あなた、もしくはあなたの周りに毎年花粉症に悩まされているという方がいるのではないでしょうか。
花粉症は季節性のアレルギー性鼻炎で、もう一つ、症状に一年間を通して悩まされる通年性があります。

多くの日本人がアレルギー性鼻炎を抱えており、季節性は3人に1人、通年性は4人に1人、季節性と通年性の2つともある方も含めれば、なんと2.5人に1人がアレルギー性鼻炎です。

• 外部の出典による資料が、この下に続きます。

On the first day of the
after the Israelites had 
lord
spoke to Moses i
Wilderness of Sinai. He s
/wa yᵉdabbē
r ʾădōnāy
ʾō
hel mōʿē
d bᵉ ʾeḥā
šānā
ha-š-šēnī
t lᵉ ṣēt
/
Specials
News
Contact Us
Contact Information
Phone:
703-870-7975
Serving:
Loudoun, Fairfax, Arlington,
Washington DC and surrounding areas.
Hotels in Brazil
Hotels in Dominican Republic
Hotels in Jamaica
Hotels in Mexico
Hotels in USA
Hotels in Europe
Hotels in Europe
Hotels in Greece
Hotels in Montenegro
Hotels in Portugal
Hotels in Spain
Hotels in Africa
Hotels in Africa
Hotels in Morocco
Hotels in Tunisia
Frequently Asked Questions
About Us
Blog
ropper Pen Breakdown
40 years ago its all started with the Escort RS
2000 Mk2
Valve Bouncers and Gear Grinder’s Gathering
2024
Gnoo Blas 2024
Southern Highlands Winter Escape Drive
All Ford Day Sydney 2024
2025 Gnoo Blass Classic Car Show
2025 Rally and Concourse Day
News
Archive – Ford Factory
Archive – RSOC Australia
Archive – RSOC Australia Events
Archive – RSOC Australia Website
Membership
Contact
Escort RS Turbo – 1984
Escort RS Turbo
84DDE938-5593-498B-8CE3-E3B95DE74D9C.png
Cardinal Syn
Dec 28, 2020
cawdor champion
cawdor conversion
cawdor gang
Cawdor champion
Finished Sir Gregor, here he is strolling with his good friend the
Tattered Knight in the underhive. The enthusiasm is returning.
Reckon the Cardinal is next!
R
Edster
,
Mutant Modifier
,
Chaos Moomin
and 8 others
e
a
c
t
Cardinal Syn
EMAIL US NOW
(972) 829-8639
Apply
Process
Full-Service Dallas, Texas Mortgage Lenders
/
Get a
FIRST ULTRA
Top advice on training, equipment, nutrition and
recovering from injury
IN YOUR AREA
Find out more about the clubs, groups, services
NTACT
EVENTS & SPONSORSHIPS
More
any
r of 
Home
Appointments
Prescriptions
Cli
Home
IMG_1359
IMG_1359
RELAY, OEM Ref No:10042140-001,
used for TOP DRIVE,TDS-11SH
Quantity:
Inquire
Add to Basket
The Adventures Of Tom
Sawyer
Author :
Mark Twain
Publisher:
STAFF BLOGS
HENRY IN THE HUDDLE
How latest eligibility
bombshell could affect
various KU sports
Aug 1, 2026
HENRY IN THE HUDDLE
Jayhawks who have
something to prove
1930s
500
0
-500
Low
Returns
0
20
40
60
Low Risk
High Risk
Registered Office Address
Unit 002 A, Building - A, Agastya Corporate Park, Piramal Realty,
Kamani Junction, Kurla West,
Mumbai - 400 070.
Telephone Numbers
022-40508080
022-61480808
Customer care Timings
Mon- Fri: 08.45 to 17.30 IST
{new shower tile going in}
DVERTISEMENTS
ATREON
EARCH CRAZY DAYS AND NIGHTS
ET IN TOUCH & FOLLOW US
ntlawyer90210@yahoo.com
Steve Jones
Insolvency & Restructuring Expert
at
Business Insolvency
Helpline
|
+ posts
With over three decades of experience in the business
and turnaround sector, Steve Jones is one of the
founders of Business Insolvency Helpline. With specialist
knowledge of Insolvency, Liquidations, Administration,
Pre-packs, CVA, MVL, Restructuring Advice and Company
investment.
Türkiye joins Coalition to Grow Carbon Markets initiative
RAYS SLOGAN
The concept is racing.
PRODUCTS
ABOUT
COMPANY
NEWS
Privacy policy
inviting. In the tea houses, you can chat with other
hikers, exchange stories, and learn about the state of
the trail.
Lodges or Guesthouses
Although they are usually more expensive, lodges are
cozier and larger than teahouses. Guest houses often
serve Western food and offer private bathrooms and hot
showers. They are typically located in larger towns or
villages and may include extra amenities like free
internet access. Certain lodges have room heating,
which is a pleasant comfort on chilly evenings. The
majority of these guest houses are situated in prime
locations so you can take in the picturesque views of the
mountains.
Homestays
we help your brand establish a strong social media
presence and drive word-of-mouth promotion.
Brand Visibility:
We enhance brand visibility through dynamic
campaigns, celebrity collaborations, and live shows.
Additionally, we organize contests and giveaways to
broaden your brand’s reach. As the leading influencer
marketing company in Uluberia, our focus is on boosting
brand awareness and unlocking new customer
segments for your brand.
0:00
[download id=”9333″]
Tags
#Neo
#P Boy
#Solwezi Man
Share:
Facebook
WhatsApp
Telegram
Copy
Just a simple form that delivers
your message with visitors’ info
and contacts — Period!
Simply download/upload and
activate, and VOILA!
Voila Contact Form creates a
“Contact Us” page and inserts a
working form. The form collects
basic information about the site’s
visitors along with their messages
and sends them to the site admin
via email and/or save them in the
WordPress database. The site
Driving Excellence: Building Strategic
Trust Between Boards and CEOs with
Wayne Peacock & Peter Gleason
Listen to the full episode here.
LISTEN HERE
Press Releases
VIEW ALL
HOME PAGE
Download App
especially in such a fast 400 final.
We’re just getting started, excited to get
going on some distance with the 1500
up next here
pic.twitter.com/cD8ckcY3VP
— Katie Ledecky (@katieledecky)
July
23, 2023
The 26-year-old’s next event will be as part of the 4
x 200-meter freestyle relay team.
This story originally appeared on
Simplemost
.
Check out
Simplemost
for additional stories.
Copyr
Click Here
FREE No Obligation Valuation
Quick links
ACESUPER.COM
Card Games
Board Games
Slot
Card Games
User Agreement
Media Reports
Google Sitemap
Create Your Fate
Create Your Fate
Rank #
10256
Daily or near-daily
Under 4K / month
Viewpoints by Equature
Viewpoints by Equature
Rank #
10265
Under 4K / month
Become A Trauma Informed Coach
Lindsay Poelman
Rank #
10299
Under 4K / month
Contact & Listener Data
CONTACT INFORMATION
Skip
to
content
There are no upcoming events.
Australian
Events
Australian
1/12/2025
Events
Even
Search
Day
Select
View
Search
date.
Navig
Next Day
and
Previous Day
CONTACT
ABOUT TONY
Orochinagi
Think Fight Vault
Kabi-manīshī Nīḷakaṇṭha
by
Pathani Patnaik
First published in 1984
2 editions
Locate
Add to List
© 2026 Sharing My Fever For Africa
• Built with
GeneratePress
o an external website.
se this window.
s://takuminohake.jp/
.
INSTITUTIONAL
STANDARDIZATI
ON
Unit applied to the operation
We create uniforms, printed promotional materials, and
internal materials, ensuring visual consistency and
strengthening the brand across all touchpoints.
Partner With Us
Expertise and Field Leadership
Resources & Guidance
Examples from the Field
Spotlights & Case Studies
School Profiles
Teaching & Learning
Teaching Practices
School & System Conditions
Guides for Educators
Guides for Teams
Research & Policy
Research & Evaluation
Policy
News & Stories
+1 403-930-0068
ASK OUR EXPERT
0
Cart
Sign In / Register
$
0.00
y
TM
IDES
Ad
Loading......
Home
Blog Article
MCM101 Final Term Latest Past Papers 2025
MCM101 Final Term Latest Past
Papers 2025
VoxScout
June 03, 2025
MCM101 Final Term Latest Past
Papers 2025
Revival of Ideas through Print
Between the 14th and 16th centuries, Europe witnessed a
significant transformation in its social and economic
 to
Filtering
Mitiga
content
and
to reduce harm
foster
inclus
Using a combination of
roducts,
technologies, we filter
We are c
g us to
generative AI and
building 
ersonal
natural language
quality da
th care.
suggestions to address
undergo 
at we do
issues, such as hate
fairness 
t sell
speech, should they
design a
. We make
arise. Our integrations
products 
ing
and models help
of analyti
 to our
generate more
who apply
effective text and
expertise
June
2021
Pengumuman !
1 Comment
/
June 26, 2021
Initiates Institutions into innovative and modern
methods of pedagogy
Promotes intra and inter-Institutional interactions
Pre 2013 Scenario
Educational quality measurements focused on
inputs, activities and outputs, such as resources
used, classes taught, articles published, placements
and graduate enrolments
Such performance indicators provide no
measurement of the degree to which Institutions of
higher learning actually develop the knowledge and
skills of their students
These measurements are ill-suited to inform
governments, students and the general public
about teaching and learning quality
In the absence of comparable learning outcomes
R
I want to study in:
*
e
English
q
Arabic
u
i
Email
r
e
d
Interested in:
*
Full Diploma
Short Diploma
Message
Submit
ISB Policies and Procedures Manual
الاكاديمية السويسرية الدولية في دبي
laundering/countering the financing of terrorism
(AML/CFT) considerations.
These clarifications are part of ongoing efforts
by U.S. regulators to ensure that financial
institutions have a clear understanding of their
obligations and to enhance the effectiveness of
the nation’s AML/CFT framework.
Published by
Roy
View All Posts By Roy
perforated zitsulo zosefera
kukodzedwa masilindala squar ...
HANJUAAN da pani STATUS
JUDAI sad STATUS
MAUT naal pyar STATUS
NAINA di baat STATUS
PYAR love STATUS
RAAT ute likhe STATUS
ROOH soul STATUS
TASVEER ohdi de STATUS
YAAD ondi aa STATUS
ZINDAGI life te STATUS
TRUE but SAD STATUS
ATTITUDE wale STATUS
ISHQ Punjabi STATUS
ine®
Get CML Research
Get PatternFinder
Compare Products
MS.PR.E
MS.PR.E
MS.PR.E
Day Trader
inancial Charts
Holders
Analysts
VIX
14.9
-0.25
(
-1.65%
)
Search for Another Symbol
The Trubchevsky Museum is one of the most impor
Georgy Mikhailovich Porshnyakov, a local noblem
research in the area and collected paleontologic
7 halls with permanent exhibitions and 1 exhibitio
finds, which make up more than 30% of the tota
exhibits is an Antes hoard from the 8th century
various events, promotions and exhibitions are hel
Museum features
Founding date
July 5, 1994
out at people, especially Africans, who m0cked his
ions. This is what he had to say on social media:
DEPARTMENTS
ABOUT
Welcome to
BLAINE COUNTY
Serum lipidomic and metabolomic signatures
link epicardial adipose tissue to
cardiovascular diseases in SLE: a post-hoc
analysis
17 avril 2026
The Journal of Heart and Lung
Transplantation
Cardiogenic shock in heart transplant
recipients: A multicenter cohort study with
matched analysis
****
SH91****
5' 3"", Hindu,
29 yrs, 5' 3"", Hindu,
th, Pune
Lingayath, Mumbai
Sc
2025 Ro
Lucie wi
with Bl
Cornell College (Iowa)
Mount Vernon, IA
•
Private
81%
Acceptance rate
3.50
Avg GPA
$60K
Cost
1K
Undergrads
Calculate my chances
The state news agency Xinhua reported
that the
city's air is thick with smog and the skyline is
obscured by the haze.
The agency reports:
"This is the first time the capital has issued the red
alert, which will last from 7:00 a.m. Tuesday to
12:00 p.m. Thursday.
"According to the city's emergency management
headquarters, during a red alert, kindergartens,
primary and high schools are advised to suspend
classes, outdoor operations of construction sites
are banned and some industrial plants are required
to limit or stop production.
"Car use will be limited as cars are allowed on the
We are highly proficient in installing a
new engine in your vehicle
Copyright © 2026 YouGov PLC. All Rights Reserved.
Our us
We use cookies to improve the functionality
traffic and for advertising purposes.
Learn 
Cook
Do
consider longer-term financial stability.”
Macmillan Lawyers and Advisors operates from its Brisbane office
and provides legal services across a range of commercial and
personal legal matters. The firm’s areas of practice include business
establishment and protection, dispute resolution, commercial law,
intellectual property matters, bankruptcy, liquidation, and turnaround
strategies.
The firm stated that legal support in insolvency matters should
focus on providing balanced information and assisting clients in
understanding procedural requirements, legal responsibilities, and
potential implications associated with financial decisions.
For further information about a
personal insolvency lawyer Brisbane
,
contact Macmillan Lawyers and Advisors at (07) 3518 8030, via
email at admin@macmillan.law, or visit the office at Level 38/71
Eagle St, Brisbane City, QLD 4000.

体質による病気なので、何もせずに完治できる人は10%くらい、多くの患者さんは長く悩まされます。
しかし、適切な方法でポイントを押さえさえすれば、日常生活に影響がないまでにケアしていくことは可能です。

本ページではアレルギー性鼻炎とはどんな病気かということから始まり、原因や症状、治療法、近所のお店ですぐ買える市販薬などについてご紹介しています。
症状改善などの参考に、ぜひご一読ください。

アレルギー性鼻炎になる原因


引用元: マイクリニック(http://www.myclinic.ne.jp)

アレルギー性鼻炎を発症する原因物質のことを、アレルギー抗原(こうげん)またはアレルゲンといいます。
アレルゲンは家の中のホコリ、ダニの死がいやフン、カビ、ペットのフケ、花粉など、多くの薬物や食べ物などの種類があります。

患者さんによって何がアレルゲンかはさまざまで、医療機関で血液検査を受ければ特定することが可能です。
いろいろな情報を調べることができる血液検査ですが、アレルゲンの特定では特異的IgE抗体と呼ばれるものを測定します。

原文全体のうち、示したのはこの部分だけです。